[[ Given records open ]]

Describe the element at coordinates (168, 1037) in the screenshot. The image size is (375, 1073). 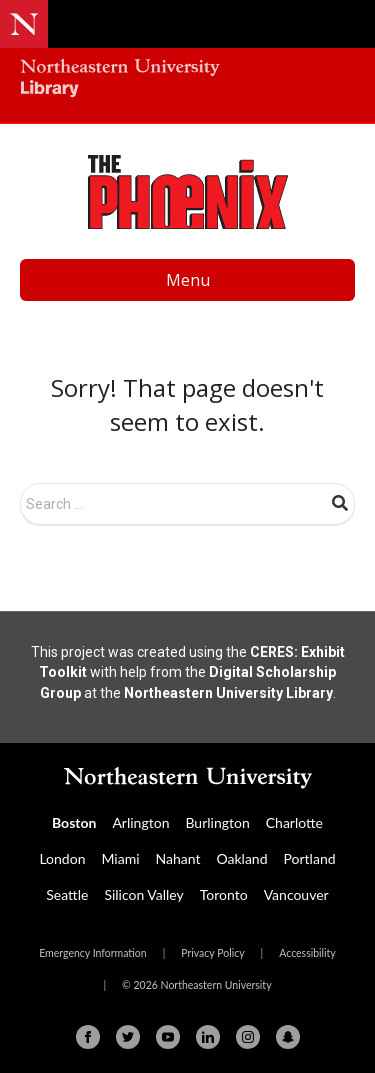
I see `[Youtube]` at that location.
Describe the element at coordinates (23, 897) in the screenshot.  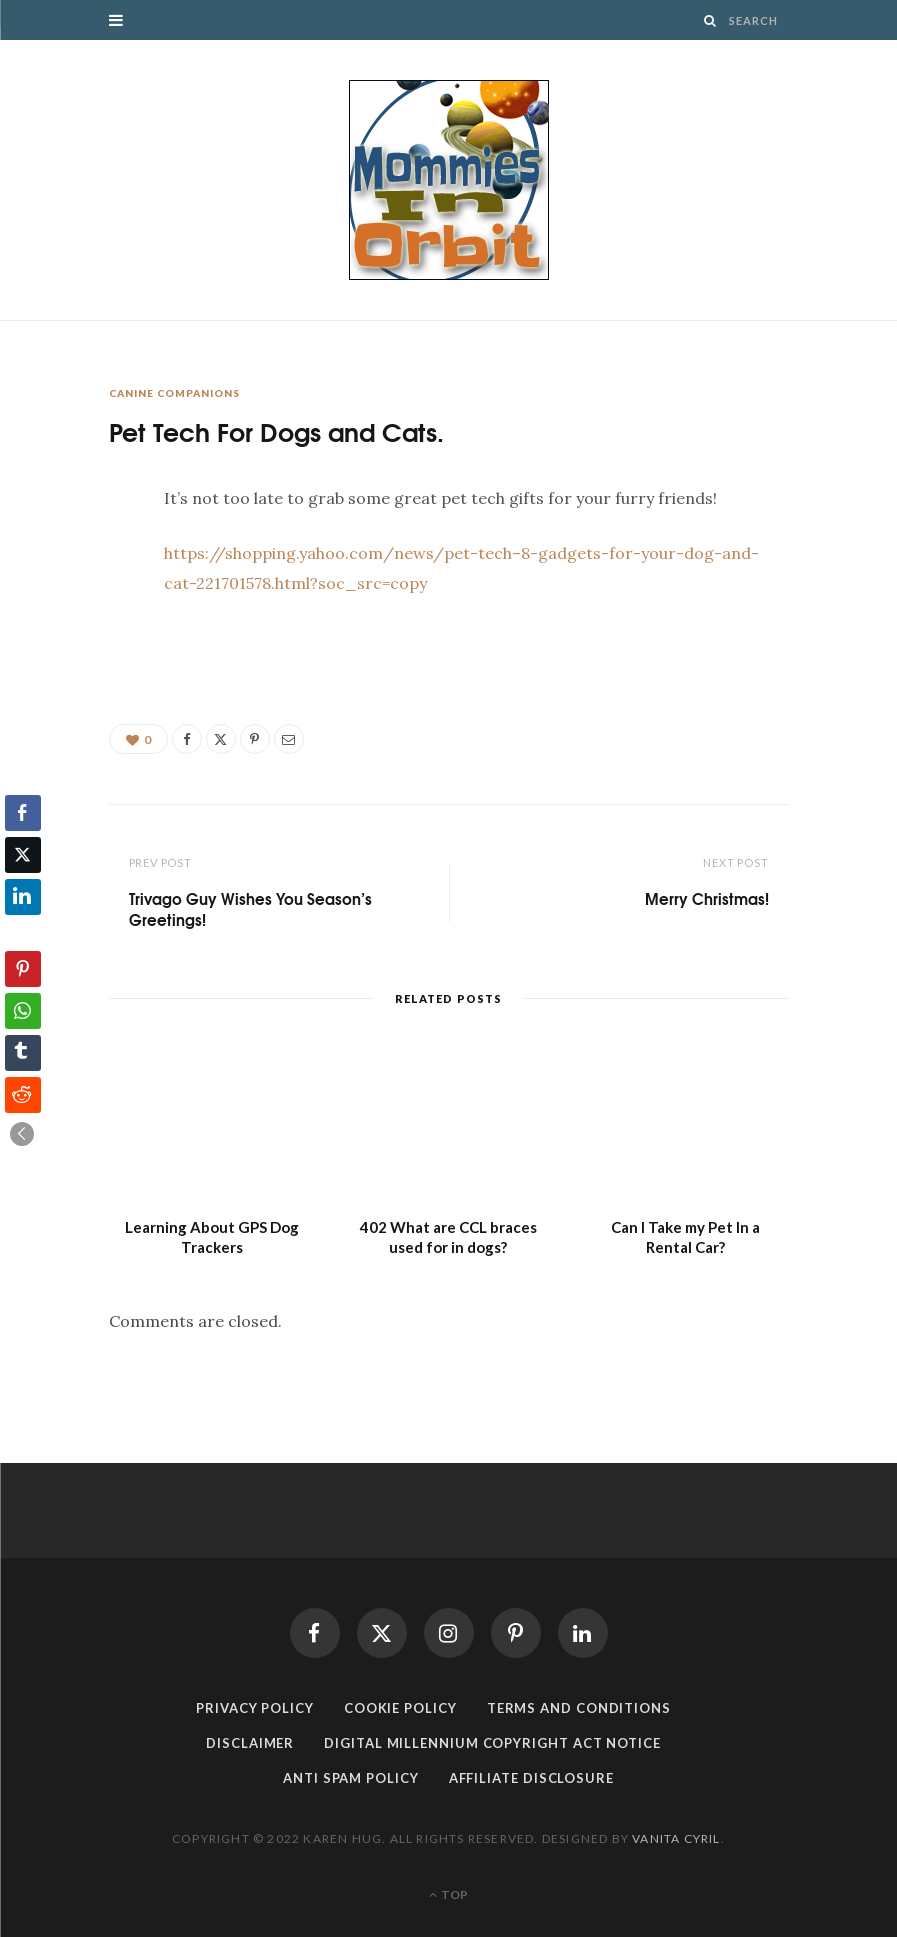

[[ Given records closed ]]
[[ Given records open ]]

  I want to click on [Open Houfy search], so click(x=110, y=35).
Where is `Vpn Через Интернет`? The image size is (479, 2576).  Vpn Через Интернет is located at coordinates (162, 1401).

[[ Given records closed ]]
[[ Given records open ]]

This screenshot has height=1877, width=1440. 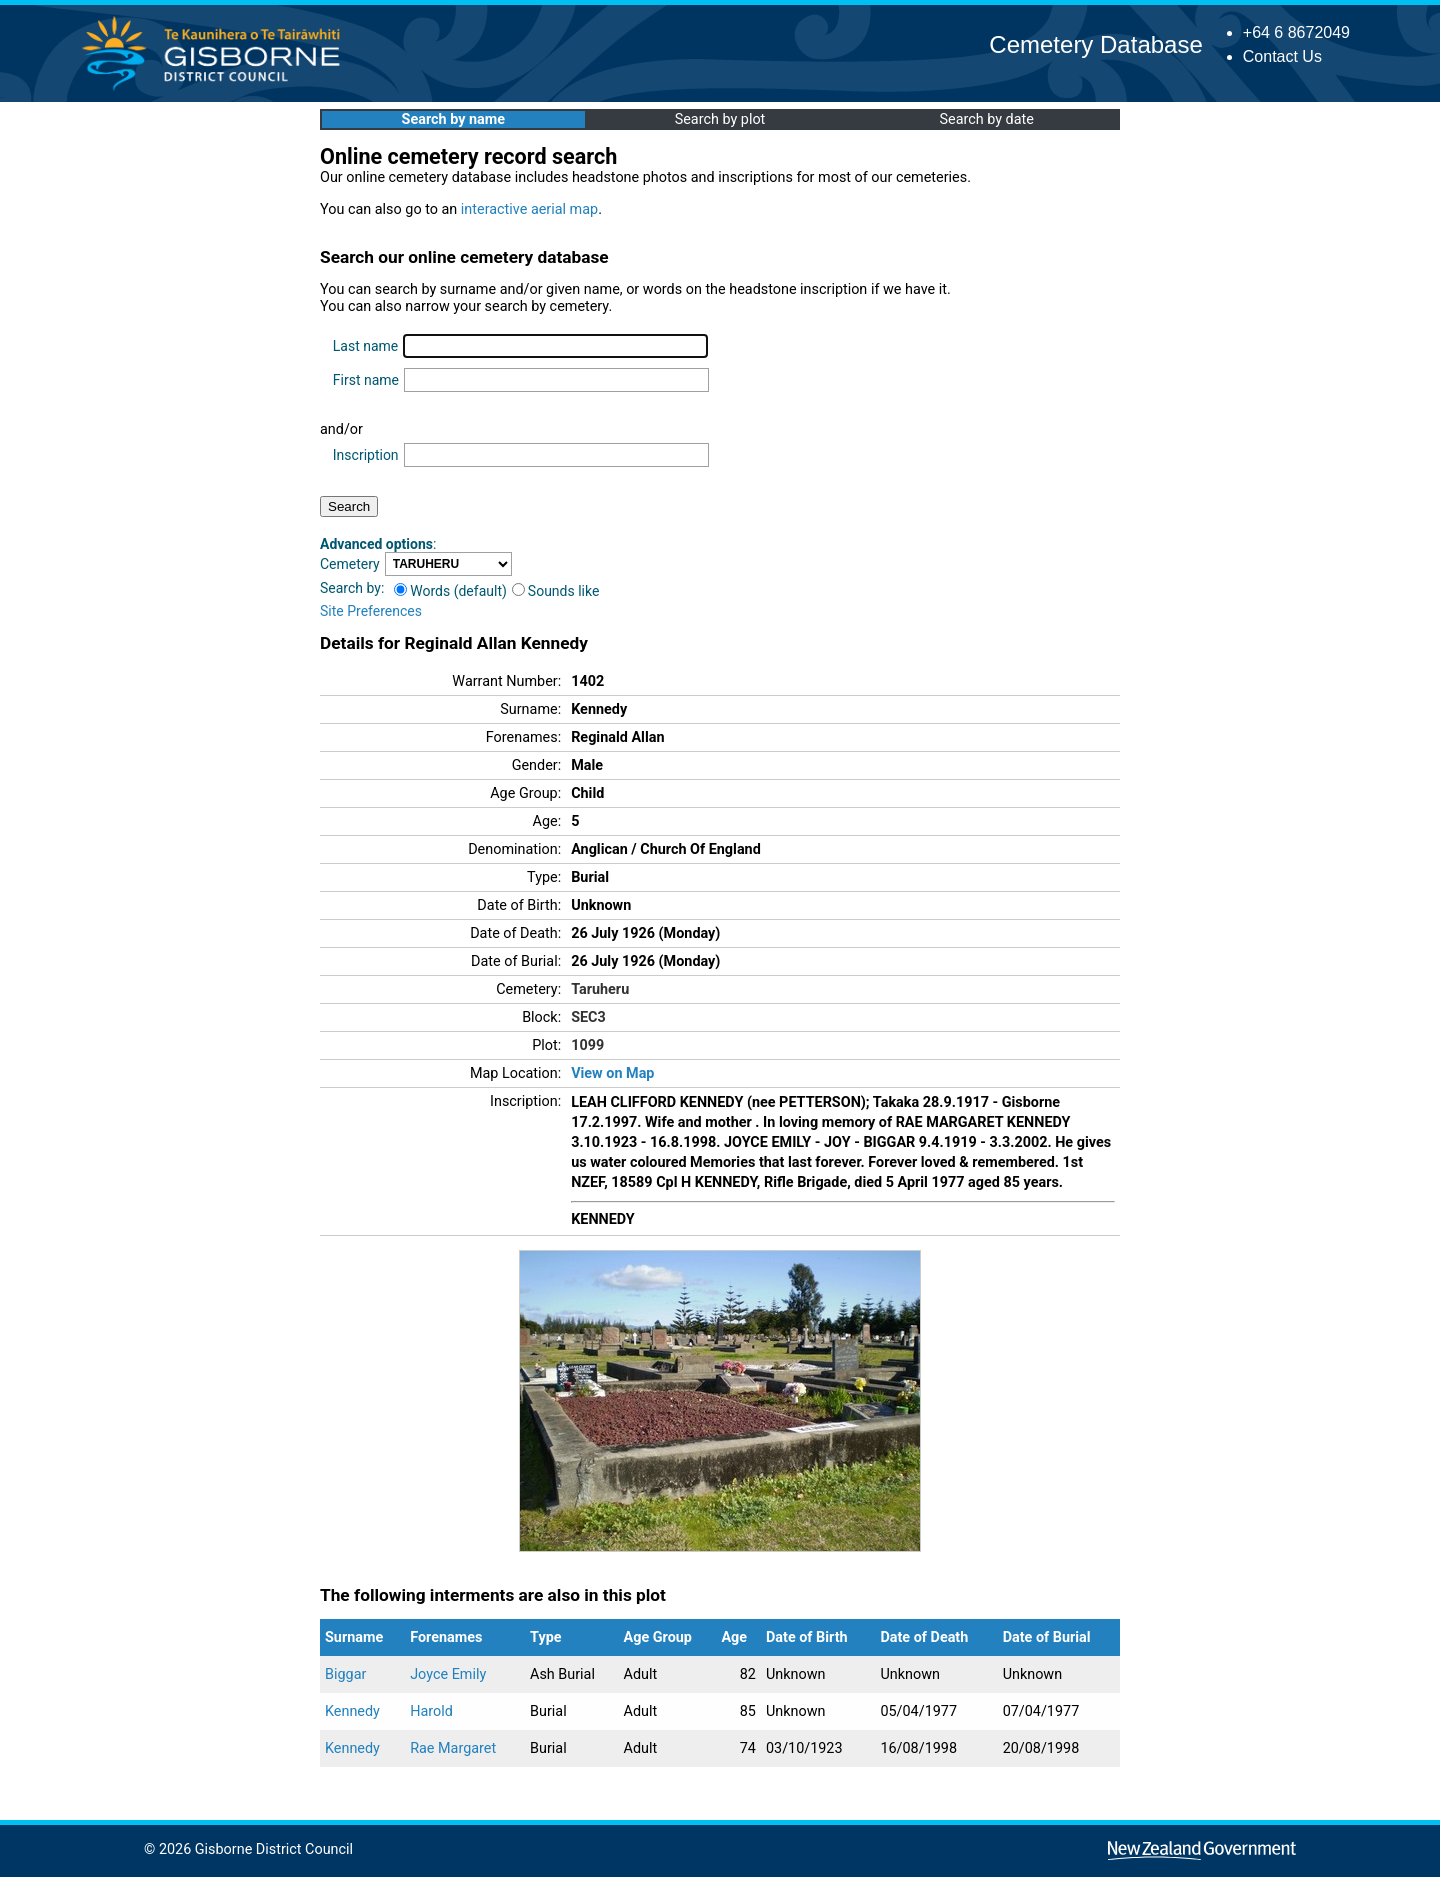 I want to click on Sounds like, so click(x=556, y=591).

[[ Given records closed ]]

### What to produce:
Using the data above, copy exactly the lines from the one containing "Describe the element at coordinates (168, 1037)" to the one containing "Describe the element at coordinates (23, 897)", inclusive. Exclude the pictures.

### Answer to this exercise:
Describe the element at coordinates (168, 1037) in the screenshot. The image size is (375, 1073). 
I see `[Youtube]` at that location.
Describe the element at coordinates (23, 897) in the screenshot.  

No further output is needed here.